Computational models of contagion processes in complex systems have a rich history that incorporates the diverse, cross-disciplinary work of social scientists, epidemiologists, computer scientists, mathematicians, and physicists. Initially, stylized models were derived to develop a general, mechanistic understanding of the underlying properties that govern contagion phenomena such as the diffusion of information, the adoption of a behavior, and the spread of an infectious disease. However, recently, the increased availability of highly detailed data that describes our social and physical connections has led to the construction of models that can capture the diverse, heterogeneities of complex socio-technical systems. At the core of these realistic models, we often find networks, which encode characteristics of our social and physical connections. In my dissertation I employ a networked, structured population framework where interactions are modeled between communities or subpopulations rather than at an individual level. With this coarse-grained approach, we can incorporate many properties often found in complex systems such as the effects of human mobility and time-varying behavioral patterns. The goal of this dissertation will aim to extend our understanding of contagion models within this framework and, in particular, show how we can adapt this framework to study both social and biological contagions.
In my first chapter, I characterize the dynamics of a classic rumor spreading model in two types of structured populations where one is modeled after spatially distributed systems and the other after interactions in a virtual community. I show that features observed in real-world systems can potentially alter the theoretical picture and understanding provided by only studying stylized models. Additionally, the modeling results suggest that successful information or rumor spreading is the result of a complex interaction between the intrinsic properties of the contagion process and the dynamics of interactions between subpopulations/communities. In my second chapter, I use a global metapopulation epidemic model to study the effectiveness of travel restrictions on the global dispersion of SARS-CoV-2 out of mainland China. I find that the travel restrictions implemented at the end of January and February 2020 alone would not be enough to contain the initial epidemic, and interventions aimed at reducing the risk of transmission provide the greatest benefit. The initial ineffectiveness of travel restrictions and other early containment measures allowed SARS-CoV-2 to quickly and cryptically propagate globally. In my final chapter, I use the same metpopulation modeling framework from the previous chapter to provide a comprehensive analysis of the cryptic transmission phase and the ensuing initial wave of the COVID-19 pandemic. Understanding how the early spreading dynamics of the pandemic unfolded will be crucial to researchers and policymakers as new infectious diseases and SARS-CoV-2 variants emerge.

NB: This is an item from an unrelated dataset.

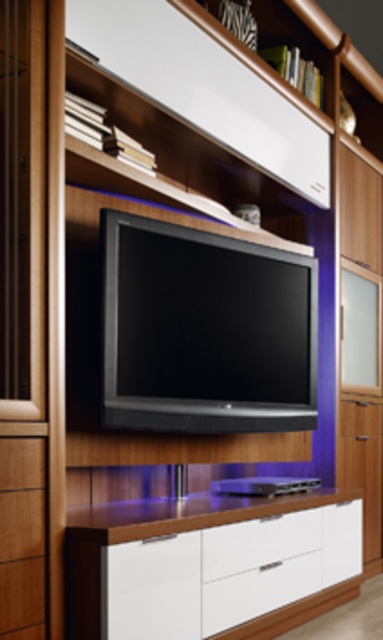 You are organizing the entertainment unit and need to know which object takes up more space. Which one is larger in size between the black glossy flat screen tv at center and the white glossy drawer at lower center?

The white glossy drawer at lower center is larger in size than the black glossy flat screen tv at center because the black glossy flat screen tv at center occupies less space than white glossy drawer at lower center.

You are organizing a living room and want to place a remote control on the entertainment unit. You have two drawers available for storage. Which drawer is positioned to the right when facing the entertainment unit, the white glossy drawer at lower center or the wooden drawer at lower left?

The white glossy drawer at lower center is positioned to the right of the wooden drawer at lower left. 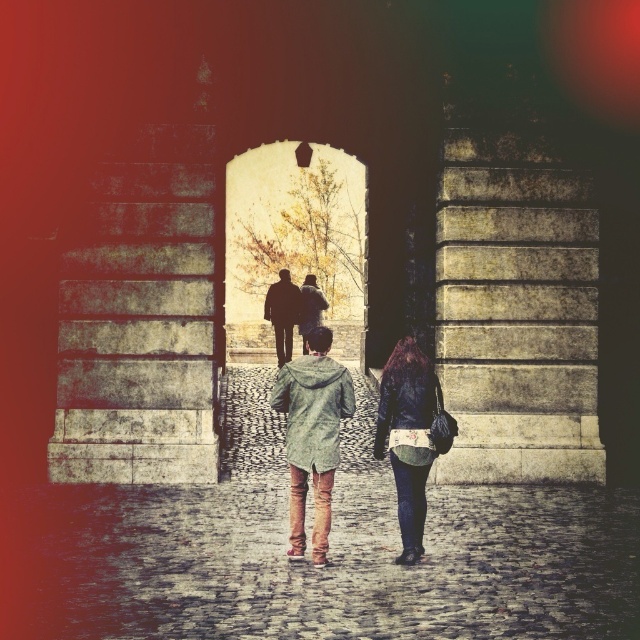 From the picture: You are standing at the entrance of the arched stone doorway and see two people walking away from you towards the archway. You notice a green textured coat at center and a silhouette leather jacket at center. Which person is closer to you?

Alessandro Vespignani (chair), Network Science Institute; Northeastern University
Brooke Foucault-Welles, Network Science Institute; Northeastern University
Samuel Scarpino, Rockefeller Foundation; Network Science Institute
Cécile Viboud, Fogarty International Center at the National Institutes of Health
Jessica is a fourth year PhD candidate working with Professor Alessandro Vespignani in the MOBS Lab. Her current research involves modeling how complex networks affect the spread of information, behavior, and infectious diseases. She received her bachelor’s degree from the University of North Carolina at Chapel Hill where she majored in Mathematics and Communication Studies.